The records show that the movement in reserves drastically slowed in the last one year when compared to the drops from 2013.
From April 2015 to April 2016, the country’s reserves only dropped by $2.9 billion as against $7.8bn within the corresponding period of April 2014 to April 2015.
From April 2013 to April 2014 the reserves fell by $11.6 billion.
The reserves has been decreasing since 2013 due to the increasing demand for imported items and corresponding decrease in the foreign exchange earnings from the sale of crude oil.
The price of crude oil fell by about 80 percent, from $115 per barrel in May 2014 to about $44 per barrel in April 2016.

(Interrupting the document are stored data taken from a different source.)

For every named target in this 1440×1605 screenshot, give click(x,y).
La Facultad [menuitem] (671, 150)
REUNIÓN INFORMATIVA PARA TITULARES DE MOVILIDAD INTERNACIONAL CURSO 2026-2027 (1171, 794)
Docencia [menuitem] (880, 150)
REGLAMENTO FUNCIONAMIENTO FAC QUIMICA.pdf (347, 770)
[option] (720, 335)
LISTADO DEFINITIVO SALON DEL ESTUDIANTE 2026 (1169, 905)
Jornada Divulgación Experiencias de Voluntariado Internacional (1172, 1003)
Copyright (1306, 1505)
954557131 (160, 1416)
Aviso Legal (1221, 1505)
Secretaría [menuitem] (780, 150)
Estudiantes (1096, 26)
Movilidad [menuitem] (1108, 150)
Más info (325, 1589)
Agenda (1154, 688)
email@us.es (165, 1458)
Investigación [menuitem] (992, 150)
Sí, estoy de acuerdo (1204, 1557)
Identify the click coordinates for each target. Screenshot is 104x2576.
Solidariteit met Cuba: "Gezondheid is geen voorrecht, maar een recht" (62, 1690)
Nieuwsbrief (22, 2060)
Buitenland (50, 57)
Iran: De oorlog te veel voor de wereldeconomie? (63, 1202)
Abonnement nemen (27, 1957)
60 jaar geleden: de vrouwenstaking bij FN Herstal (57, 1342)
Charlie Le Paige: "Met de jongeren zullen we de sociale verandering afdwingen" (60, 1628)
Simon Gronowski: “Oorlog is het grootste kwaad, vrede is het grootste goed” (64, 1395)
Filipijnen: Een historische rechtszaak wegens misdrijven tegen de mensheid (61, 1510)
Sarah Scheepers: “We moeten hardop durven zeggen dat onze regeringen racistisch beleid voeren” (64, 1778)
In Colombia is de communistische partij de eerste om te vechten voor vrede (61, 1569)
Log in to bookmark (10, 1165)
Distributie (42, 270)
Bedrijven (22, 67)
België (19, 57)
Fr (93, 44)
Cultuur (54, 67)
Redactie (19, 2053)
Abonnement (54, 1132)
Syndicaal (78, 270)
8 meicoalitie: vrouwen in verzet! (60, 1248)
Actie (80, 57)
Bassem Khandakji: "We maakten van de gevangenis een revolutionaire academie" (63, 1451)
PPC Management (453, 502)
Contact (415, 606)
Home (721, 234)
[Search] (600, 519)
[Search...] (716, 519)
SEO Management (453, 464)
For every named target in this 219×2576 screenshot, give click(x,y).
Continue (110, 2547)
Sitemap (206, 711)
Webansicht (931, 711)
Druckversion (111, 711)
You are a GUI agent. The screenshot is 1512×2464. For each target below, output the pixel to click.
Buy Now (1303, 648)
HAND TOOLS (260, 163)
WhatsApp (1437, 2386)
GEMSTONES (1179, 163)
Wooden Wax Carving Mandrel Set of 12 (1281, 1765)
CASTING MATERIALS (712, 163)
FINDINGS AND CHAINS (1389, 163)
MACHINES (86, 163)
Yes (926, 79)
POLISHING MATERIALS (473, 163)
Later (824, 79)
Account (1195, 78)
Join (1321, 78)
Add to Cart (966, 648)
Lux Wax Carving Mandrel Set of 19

The ban on the sale of forex to the importers of the 41 items by the CBN has largely contributed to the drastic reduction in the shrinking of the reserves.
Some experts also attribute the slow drop to some strict measures by the President Buhari administration which prioritised forex allocations and ensured transparency in the system.
Just last week, the government allowed fuel marketers that usually received highest allocation to source for forex from the secondary market, thereby reducing pressure on the nation’s reserves.
CBN Governor Godwin Emefiele said recently that the bank would continue to meet the demand of the import of raw materials that would support industrial growth and other essential products such as medicines.
An Abuja-based financial analyst, Mr Idris Nda, said the drop has to do with the level of transparency in the forex allocation in recent times.
He said if you looked at the newspapers nowadays you would discover who and what the banks allocated the forex they received from the CBN.
“Such publications were not there before. Nobody knows who collected what and for what reason. That was the reason the foreign reserves was falling drastically,” he said.